Later, while studying maths and architectural engineering at Indiana’s world-renowned Purdue University, Jlin graduated from live drumming to electronic composing after discovering the digital workstation FL Studio. Her early tracks were largely inspired by Chicago’s semi-underground footwork scene of the late 1990s and early 2000s, a rapid-fire variant of ghetto house with its own ultra-nimble, hyper-athletic dance styles.

Picture: John Hull

She was too young and too far away to fully immerse herself in the scene, but one of its key pioneers, RP Boo – DJ/producer Kavain Wayne Space – became an early mentor.

“It was something I listened to every day, all day long,” Jlin recalls. “I was just fascinated with the sound. I still am. Some tracks I hear, I’m still fascinated with the approach.”

It was Jlin’s footwork connections that alerted her to Planet Mu label boss Mike Paradinas, aka veteran British electronic composer μ-Ziq, who included her on his excellent ‘Bangs & Works Vol 2: The Best Of Chicago Footwork’ compilation in 2011. That in turn led to fashion designer Rick Owens hearing Jlin’s ‘Erotic Heat’ track, and commissioning an extended remix version for his catwalk show.

Even with a growing profile in music and fashion circles, Jlin smartly held onto her well-paid job as a tractor driver for US Steel. But one Monday morning in 2014, after rushing back to the steel mill direct from attending Paris Fashion Week, she finally resolved to quit the nine-to-five and embrace a precarious full-time music career. She finally left just as her debut album, ‘Dark Energy’, came out on Planet Mu in 2015.

“Some people thought I was crazy to leave,” she recalls. “I was making money. I had no kids. Nothing! They were like, ‘Whaaat?’.”

Jlin rarely talks about her personal life, but she casually mentions her sexuality during our interview. As a queer black woman in a musical field mostly dominated by straight white men, she is wary of fitting into some ready-made, simplistic, easily marketable backstory. For that reason, she has always resisted her work being framed though an overly autobiographical lens, her complex identity being reduced to a box-ticking diversity exercise.

“It’s very much a pigeonhole,” she nods. “God knows I’ve had my share of that, and I’ve had to turn shows down when I realised a person has put me in a slot because they are like, ‘OK, we’ve covered our bases, you’re black and you’re a woman in a line-up full of white dudes…’. Ha!”

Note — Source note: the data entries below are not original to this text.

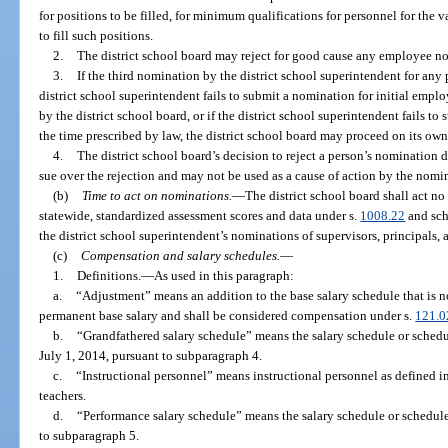
for positions to be filled, for minimum qualifications for personnel for the 
to fill such positions.
2.
The district school board may reject for good cause any employee n
3.
If the third nomination by the district school superintendent for any p
district school superintendent fails to submit a nomination for initial empl
by the district school board, or if the district school superintendent fails 
the time prescribed by law, the district school board may proceed on its own
4.
The district school board’s decision to reject a person’s nomination d
sue over the rejection and may not be used as a cause of action by the nom
(b)
Time to act on nominations.
—
The district school board shall act no
statewide, standardized assessment scores and data under s.
1008.22
and scho
the district school superintendent’s nominations of supervisors, principals, 
(c)
Compensation and salary schedules.
—
1.
Definitions.
—
As used in this paragraph:
a.
“Adjustment” means an addition to the base salary schedule that is 
permanent base salary and shall be considered compensation under s.
121.0
b.
“Grandfathered salary schedule” means the salary schedule or schedu
July 1, 2014, pursuant to subparagraph 4.
c.
“Instructional personnel” means instructional personnel as defined in
teachers.
d.
“Performance salary schedule” means the salary schedule or schedule
to subparagraph 5.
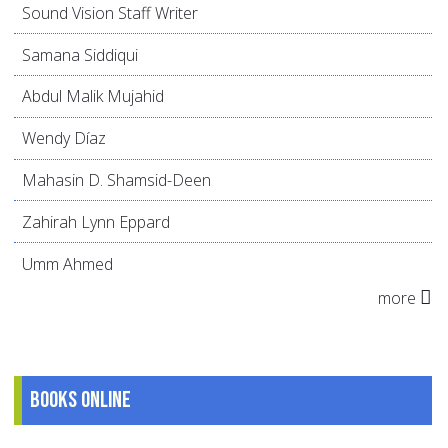
Sound Vision Staff Writer
Samana Siddiqui
Abdul Malik Mujahid
Wendy Díaz
Mahasin D. Shamsid-Deen
Zahirah Lynn Eppard
Umm Ahmed
more
Books online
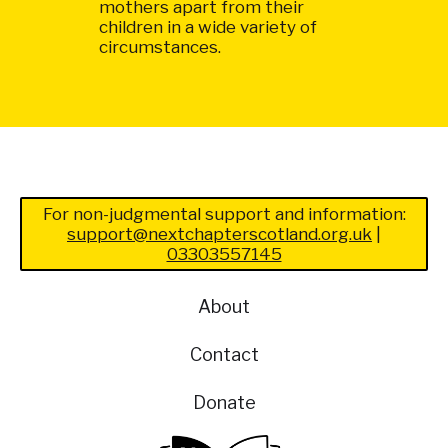
mothers apart from their
children in a wide variety of
circumstances.
For non-judgmental support and information:
support@nextchapterscotland.org.uk
|
03303557145
About
Contact
Donate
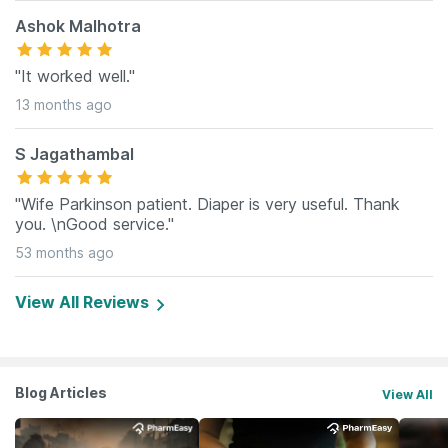
Ashok Malhotra
"It worked well."
13 months ago
S Jagathambal
"Wife Parkinson patient. Diaper is very useful. Thank
you. \nGood service."
53 months ago
View All Reviews
Blog Articles
View All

That said, Jlin has no particular objections about celebrating her blackness.

“Too many of us have gotten overlooked,” she says. “So please see my colour. I’m standing on the shoulders of too many to ignore that. There’s no way I could do that, it would be so disrespectful. My ancestors would roll over… I’d be in big trouble! Ha!

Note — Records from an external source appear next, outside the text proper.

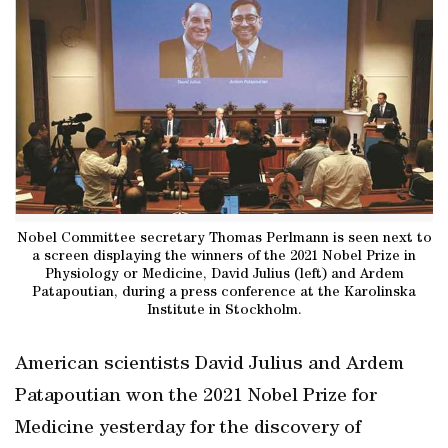
Nobel Committee secretary Thomas Perlmann is seen next to
a screen displaying the winners of the 2021 Nobel Prize in
Physiology or Medicine, David Julius (left) and Ardem
Patapoutian, during a press conference at the Karolinska
Institute in Stockholm.
American scientists David Julius and Ardem
Patapoutian won the 2021 Nobel Prize for
Medicine yesterday for the discovery of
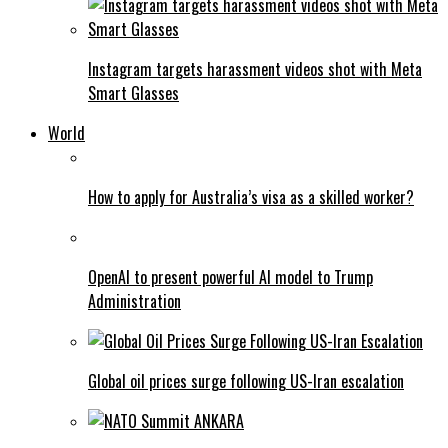
Instagram targets harassment videos shot with Meta
Smart Glasses
World
How to apply for Australia’s visa as a skilled worker?
OpenAI to present powerful AI model to Trump
Administration
Global oil prices surge following US-Iran escalation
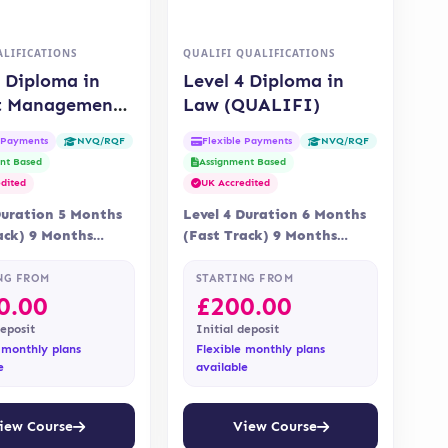
LIFICATIONS
QUALIFI QUALIFICATIONS
4 Diploma in
Level 4 Diploma in
t Management
Law (QUALIFI)
)
e Payments
Flexible Payments
NVQ/RQF
NVQ/RQF
nt Based
Assignment Based
dited
UK Accredited
Duration 5 Months
Level 4 Duration 6 Months
ack) 9 Months
(Fast Track) 9 Months
 Online Assessment
Delivery Online
nt is via…
Accreditation Qualifi
NG FROM
STARTING FROM
0.00
£
200.00
deposit
Initial deposit
 monthly plans
Flexible monthly plans
e
available
iew Course
View Course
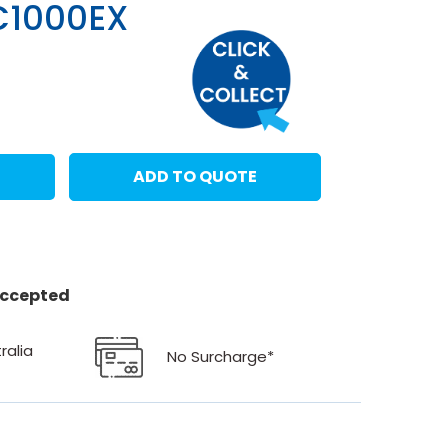
C1000EX
ADD TO QUOTE
 accepted
ralia
No Surcharge*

“But as far as my gender and my sexuality? No. What I don’t want is this narrative of seeming like I’m capitalising off the fact of being a woman, or being a homosexual woman, in any way. I want my work to just speak for itself.”

Almost a decade has passed since Jlin quit her US Steel job to make adventurous, futuristic, arrestingly beautiful music full-time. Following a financially dry spell during the pandemic, when she moved back into the family home in Gary, she now has her own place in nearby Merrillville, a blossoming career and huge critical respect. Does she ever miss that steel mill?

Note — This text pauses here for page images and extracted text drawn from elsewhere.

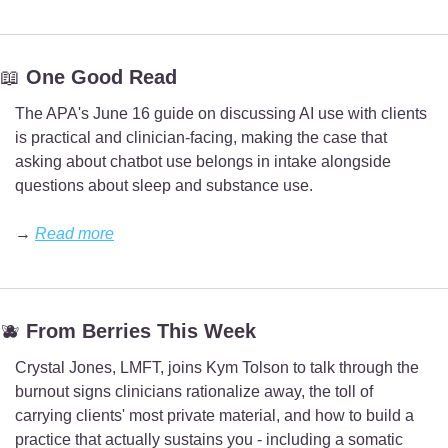
📖
 One Good Read
The APA's June 16 guide on discussing AI use with clients 
is practical and clinician-facing, making the case that 
asking about chatbot use belongs in intake alongside 
questions about sleep and substance use.
→ 
Read more
🫐
 From Berries This Week
Crystal Jones, LMFT, joins Kym Tolson to talk through the 
burnout signs clinicians rationalize away, the toll of 
carrying clients' most private material, and how to build a 
practice that actually sustains you - including a somatic 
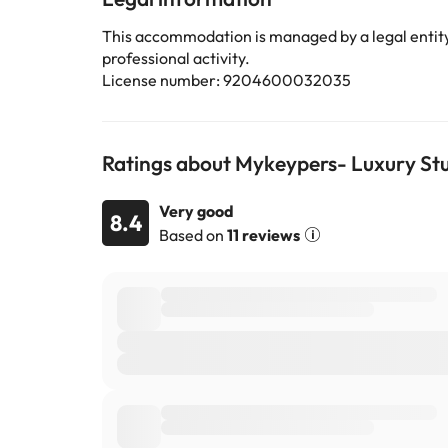
This accommodation is managed by a legal entity.
professional activity.
License number: 9204600032035
Ratings about Mykeypers- Luxury Stu
Very good
8.4
Based on
11 reviews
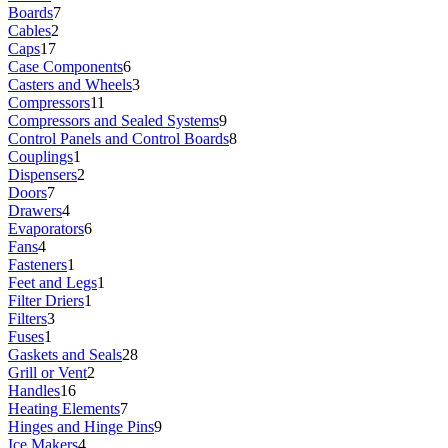
Boards
7
Cables
2
Caps
17
Case Components
6
Casters and Wheels
3
Compressors
11
Compressors and Sealed Systems
9
Control Panels and Control Boards
8
Couplings
1
Dispensers
2
Doors
7
Drawers
4
Evaporators
6
Fans
4
Fasteners
1
Feet and Legs
1
Filter Driers
1
Filters
3
Fuses
1
Gaskets and Seals
28
Grill or Vent
2
Handles
16
Heating Elements
7
Hinges and Hinge Pins
9
Ice Makers
4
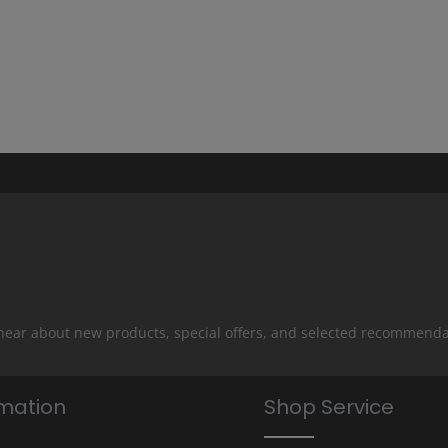
 hear about new products, special offers, and selected recommenda
rmation
Shop Service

“Oh hell, yes!” she laughs. “Do you know why? Because I’m actually a routine person. I miss getting up. Sometimes I drive past there and I get a little sad. I’m like, ‘Damn!’. Just for one day, I would love to go back and work there. Seriously!”

Fame is a fickle mistress, Jlin. Be careful what you wish for.

“I know,” she grins. “That’s why I said, ‘Just one day’. Ha!”